Scientific classification
- Kingdom: Animalia
- Phylum: Chordata
- Class: Aves
- Order: Passeriformes
- Family: Tyrannidae
- Genus: Mionectes
- Species: M. rufiventris
- Binomial name: Mionectes rufiventris Cabanis, 1846

= Grey-hooded flycatcher =

- Genus: Mionectes
- Species: rufiventris
- Authority: Cabanis, 1846
- Conservation status: LC

Species of bird

The grey-hooded flycatcher (Mionectes rufiventris) is a species of bird in the family Tyrannidae, the tyrant flycatchers. It is found in Argentina, Brazil, and Paraguay.

==Taxonomy and systematics==

For a time in the mid-twentieth century the grey-hooded flycatcher was placed in genus Pipromorpha, which by the 1980s had been merged into Mionectes. A study published in 2008 suggested that Pipromorpha be resurrected for this species and two others but that action has not been followed.

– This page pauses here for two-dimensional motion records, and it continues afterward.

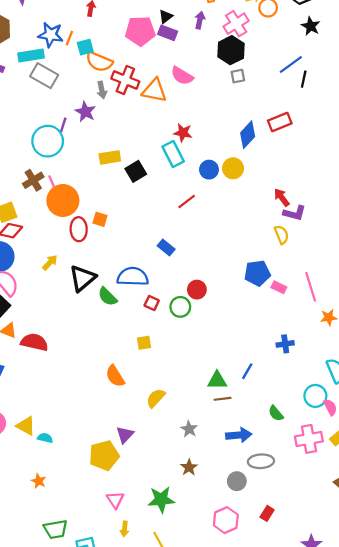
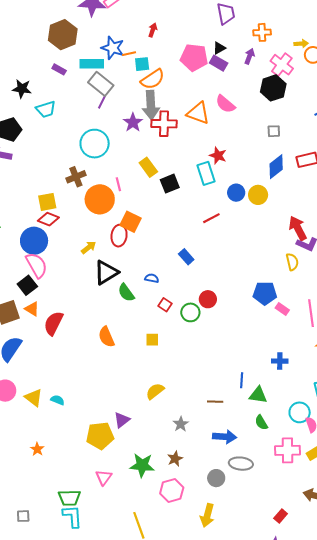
pink cross: (236, 24) -> (282, 65), turned -30
orange line: (69, 38) -> (129, 54), turned 48
orange semicircle: (99, 62) -> (153, 79), turned -65
gray square: (238, 76) -> (274, 131), moved
red cross: (125, 80) -> (164, 124), moved, turned -30
gray arrow: (102, 90) -> (151, 105), size x1.8
purple line: (63, 125) -> (102, 102), moved
yellow rectangle: (110, 157) -> (148, 167), turned 54
pink line: (52, 182) -> (118, 184), moved
red arrow: (282, 197) -> (298, 228), size x1.4
orange square: (100, 219) -> (131, 222), size x1.5
red ellipse: (79, 229) -> (119, 236), moved
yellow arrow: (50, 263) -> (89, 247), moved
blue semicircle: (133, 277) -> (152, 278), size x0.5
red semicircle: (34, 342) -> (54, 323), turned -85
blue line: (247, 371) -> (242, 380), turned -35
orange semicircle: (115, 376) -> (106, 337), moved
green triangle: (217, 380) -> (258, 395), moved
cyan semicircle: (45, 438) -> (58, 400), moved
green star: (161, 500) -> (142, 465), moved
red rectangle: (267, 513) -> (281, 516), moved
pink hexagon: (226, 520) -> (172, 490), moved
green trapezoid: (56, 529) -> (69, 498), moved
yellow arrow: (124, 529) -> (207, 515), moved, size x1.6

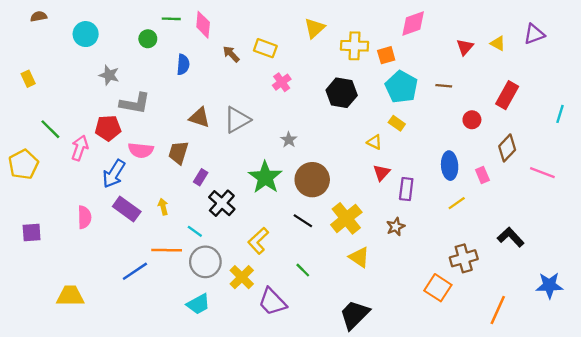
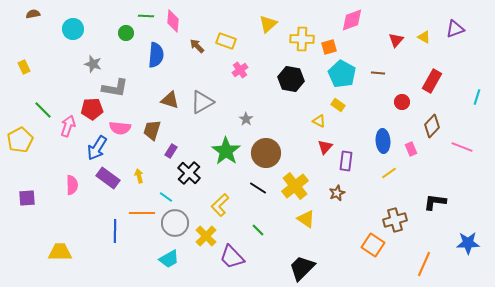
blue semicircle: (183, 65) -> (156, 55), size x1.4
black L-shape: (511, 237) -> (435, 202), turned -40
blue line: (135, 271) -> (115, 231), turned -55

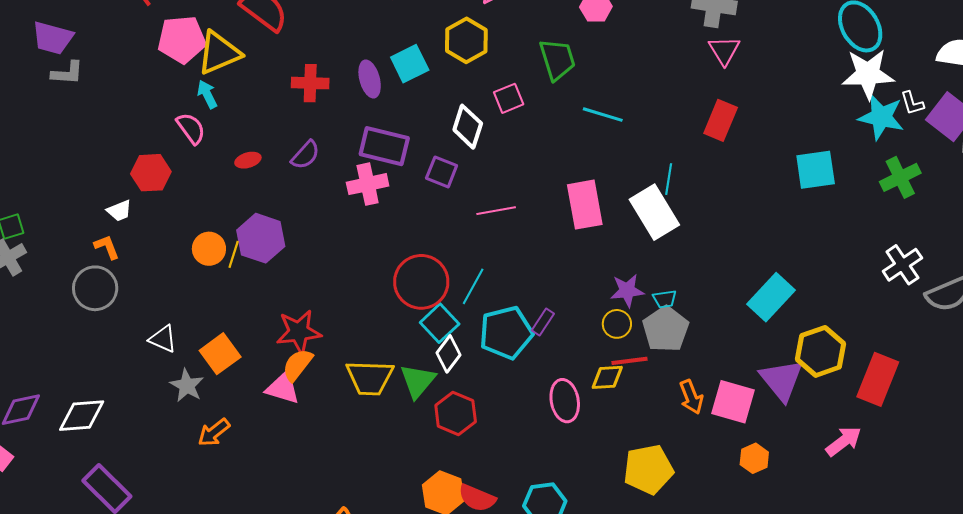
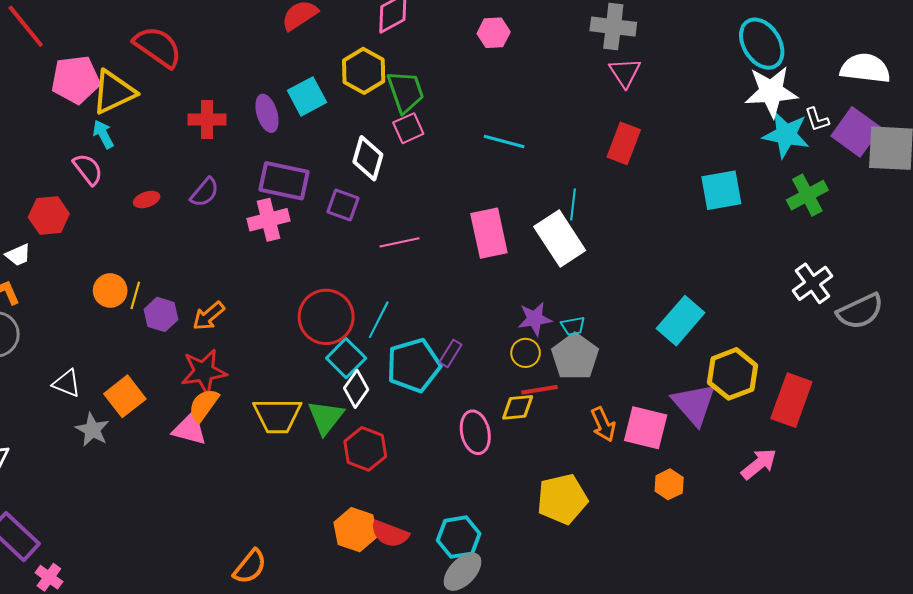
green trapezoid: (557, 59) -> (406, 92), moved
purple hexagon: (261, 238) -> (161, 314), moved, size x0.7
orange arrow: (214, 432) -> (209, 316), moved

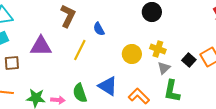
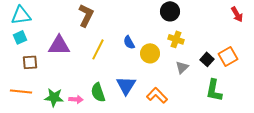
blue semicircle: (99, 29) -> (129, 42), moved
yellow cross: (158, 49) -> (176, 39), moved
blue triangle: (108, 86) -> (126, 85), turned 30
green L-shape: (172, 91) -> (214, 90), moved

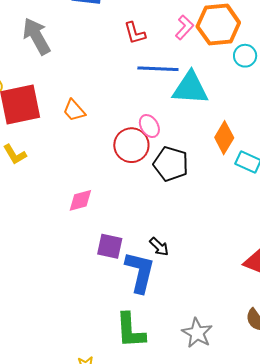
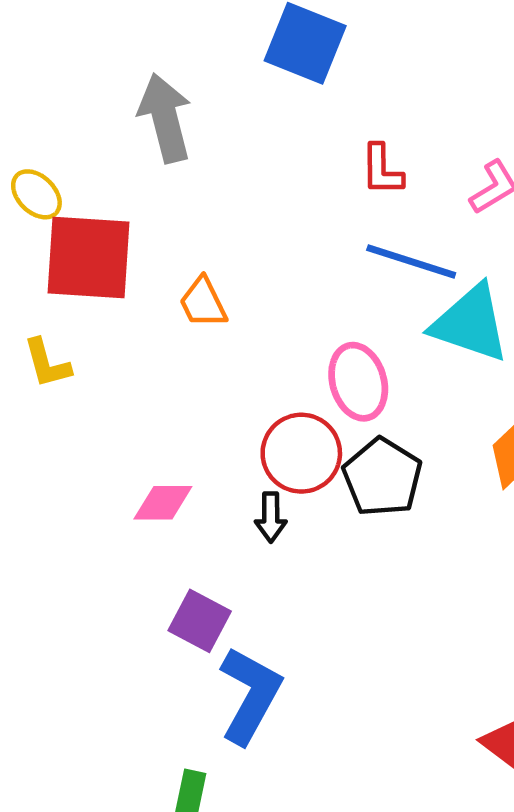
pink ellipse: (149, 126) -> (358, 382), size x1.4
red circle: (131, 145) -> (301, 453), moved
black arrow: (159, 247) -> (271, 517), moved, turned 30

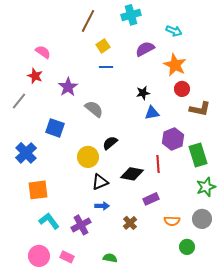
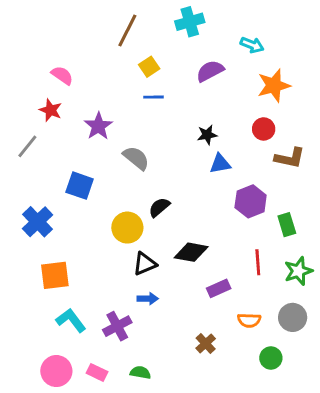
orange star: (175, 65) -> (274, 86), moved, turned 30
green rectangle: (198, 155) -> (287, 225), size x0.7
red line: (158, 164) -> (258, 262), moved
brown cross: (130, 223) -> (206, 343), moved
green semicircle: (110, 258) -> (140, 372), moved

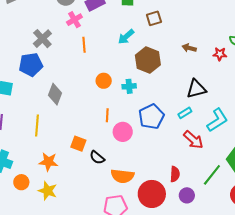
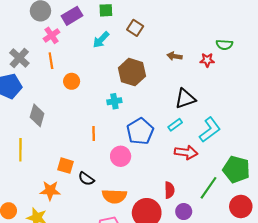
brown square: (154, 18) -> (135, 28), turned -35
cyan arrow: (126, 37) -> (101, 40), moved
orange line: (84, 45) -> (51, 61), moved
orange circle: (104, 81) -> (72, 81), moved
pink circle: (123, 132) -> (121, 156), moved
red arrow: (193, 140) -> (186, 152), turned -30
orange star: (48, 162) -> (50, 191), moved

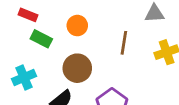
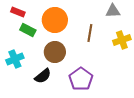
orange circle: (77, 26) -> (55, 20), size x1.6

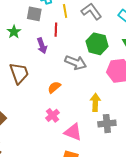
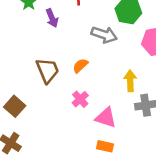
purple arrow: (42, 46) -> (52, 18), moved
brown trapezoid: (19, 73) -> (47, 70), moved

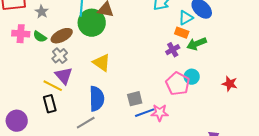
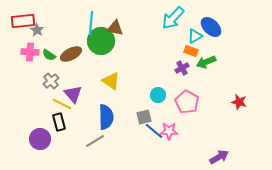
gray star: (42, 12) -> (37, 30), moved
gray cross: (60, 56) -> (51, 81), moved
cyan circle: (192, 77) -> (158, 95), moved
blue line: (145, 113) -> (154, 131), turned 60
purple circle: (17, 121) -> (40, 139), moved

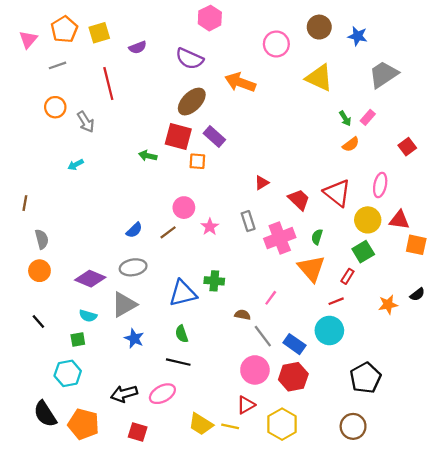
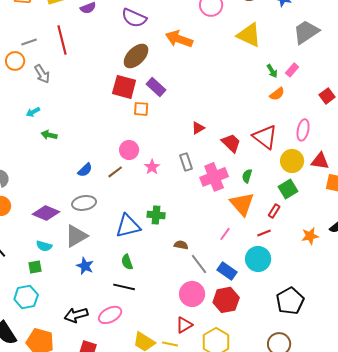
gray line: (58, 65) -> (29, 42), moved
green arrow: (148, 156) -> (49, 135), moved
pink line: (271, 298) -> (225, 234), moved

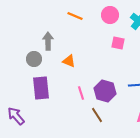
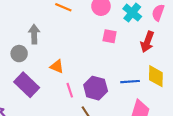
orange triangle: (69, 61) -> (57, 66), moved
purple rectangle: (41, 88) -> (27, 85), turned -40

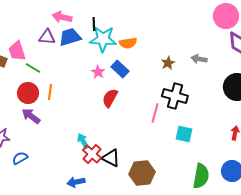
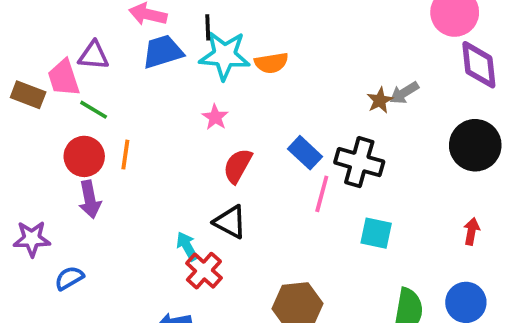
purple triangle: (47, 37) -> (94, 55), moved
gray arrow: (199, 59) -> (404, 93), turned -42
brown star: (168, 63) -> (380, 100), moved
blue rectangle: (120, 69) -> (305, 153), moved
purple arrow: (31, 116) -> (90, 199), turned -138
black triangle: (111, 158) -> (230, 222), moved

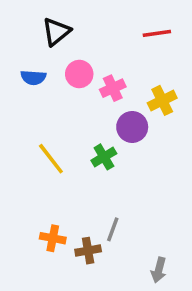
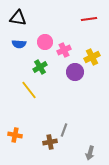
black triangle: (56, 32) -> (18, 18), moved, turned 48
green cross: (104, 157) -> (40, 67), moved
orange cross: (53, 238) -> (15, 135), moved

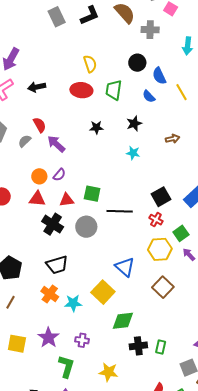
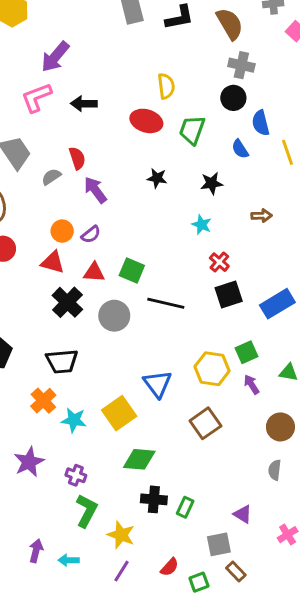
gray cross: (150, 30) -> (241, 65), moved
red cross: (156, 220) -> (219, 262), moved
green L-shape: (66, 366) -> (86, 511), moved
yellow star: (108, 372) -> (121, 535), moved

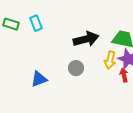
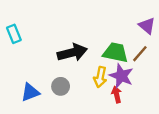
blue triangle: (39, 79) -> (30, 92), moved

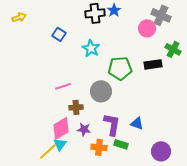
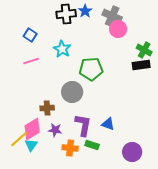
gray cross: (161, 15) -> (112, 16), moved
black rectangle: (153, 64) -> (141, 65), moved
pink line: (63, 86) -> (31, 61), moved
yellow line: (48, 151) -> (19, 139), moved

The grey-hooded flycatcher is monotypic.

==Description==

The grey-hooded flycatcher is 13.5 to 14 cm long and weighs about 14 g. The sexes have the same plumage. Adults have a slate gray crown, nape, and face. Their back and rump are dark olive. Their wings and tail are dusky olive. Their chin and throat are pale gray that becomes buffy olive on the lower breast and bright cinnamon-buff on the belly, flanks, and undertail coverts. Both sexes have a dark brown iris, a long dark brownish gray bill with a pale pinkish base to the mandible, and medium brownish gray legs and feet.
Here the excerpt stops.